**PROMPT**. Go through the data below line by line. Give only the number of lines that contain "suggestions".
=== Begin Enclosure ===
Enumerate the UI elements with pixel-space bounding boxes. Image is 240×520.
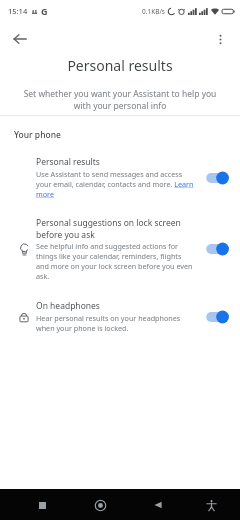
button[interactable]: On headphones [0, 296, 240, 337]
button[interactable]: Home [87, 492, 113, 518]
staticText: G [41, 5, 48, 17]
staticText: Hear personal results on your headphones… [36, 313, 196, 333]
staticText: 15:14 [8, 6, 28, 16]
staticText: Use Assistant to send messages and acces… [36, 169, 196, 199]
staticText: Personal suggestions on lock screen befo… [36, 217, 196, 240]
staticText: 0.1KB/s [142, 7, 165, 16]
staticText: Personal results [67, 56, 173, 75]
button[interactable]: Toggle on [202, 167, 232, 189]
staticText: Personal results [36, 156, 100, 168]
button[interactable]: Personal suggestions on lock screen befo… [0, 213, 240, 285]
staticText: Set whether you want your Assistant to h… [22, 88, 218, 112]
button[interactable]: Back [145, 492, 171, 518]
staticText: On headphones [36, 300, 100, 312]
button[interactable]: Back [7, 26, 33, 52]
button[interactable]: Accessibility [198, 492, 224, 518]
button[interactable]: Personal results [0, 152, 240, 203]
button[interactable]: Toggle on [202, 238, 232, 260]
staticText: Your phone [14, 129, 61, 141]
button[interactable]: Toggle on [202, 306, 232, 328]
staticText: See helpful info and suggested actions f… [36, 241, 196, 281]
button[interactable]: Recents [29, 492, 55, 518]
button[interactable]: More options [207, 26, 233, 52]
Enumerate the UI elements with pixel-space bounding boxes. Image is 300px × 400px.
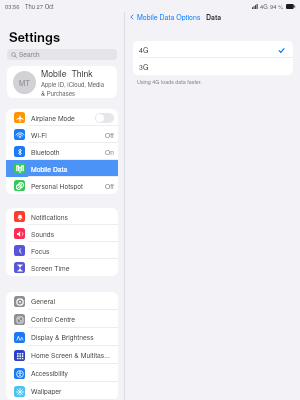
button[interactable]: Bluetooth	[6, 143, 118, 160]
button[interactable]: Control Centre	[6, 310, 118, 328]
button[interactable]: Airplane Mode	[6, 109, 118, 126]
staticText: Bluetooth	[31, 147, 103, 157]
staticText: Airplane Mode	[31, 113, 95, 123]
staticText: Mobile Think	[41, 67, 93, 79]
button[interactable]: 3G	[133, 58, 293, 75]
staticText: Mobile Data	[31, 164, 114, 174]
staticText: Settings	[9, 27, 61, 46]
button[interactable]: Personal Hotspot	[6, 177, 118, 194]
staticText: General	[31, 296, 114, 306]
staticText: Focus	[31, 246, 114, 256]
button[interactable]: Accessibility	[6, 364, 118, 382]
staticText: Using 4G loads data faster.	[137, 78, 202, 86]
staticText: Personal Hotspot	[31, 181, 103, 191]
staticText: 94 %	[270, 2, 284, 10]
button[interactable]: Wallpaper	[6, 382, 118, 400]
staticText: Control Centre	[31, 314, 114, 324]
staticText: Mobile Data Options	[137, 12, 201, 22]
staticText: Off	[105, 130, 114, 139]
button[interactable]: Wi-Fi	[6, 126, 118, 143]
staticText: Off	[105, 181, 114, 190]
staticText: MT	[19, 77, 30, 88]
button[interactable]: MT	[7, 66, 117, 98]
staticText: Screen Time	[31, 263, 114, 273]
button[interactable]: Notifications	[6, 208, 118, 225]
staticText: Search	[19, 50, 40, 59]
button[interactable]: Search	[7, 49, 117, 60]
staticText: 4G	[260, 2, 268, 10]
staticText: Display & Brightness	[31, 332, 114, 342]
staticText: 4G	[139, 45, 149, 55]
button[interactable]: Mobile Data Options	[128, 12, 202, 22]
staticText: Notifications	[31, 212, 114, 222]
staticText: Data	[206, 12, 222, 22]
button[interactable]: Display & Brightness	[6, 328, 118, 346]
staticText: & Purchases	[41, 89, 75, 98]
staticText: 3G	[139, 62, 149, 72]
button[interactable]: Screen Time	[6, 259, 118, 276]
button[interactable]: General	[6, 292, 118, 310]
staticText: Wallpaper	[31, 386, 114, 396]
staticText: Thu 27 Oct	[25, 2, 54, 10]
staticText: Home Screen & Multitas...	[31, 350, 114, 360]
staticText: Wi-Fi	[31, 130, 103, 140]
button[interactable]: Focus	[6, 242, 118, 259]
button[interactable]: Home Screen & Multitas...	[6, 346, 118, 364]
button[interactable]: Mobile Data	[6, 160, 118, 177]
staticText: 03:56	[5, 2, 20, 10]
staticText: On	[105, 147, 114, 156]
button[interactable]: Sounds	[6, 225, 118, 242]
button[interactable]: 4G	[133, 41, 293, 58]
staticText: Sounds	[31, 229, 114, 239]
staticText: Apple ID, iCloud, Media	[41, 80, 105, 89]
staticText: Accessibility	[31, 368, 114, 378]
=== End Enclosure ===
**RESULT**. 2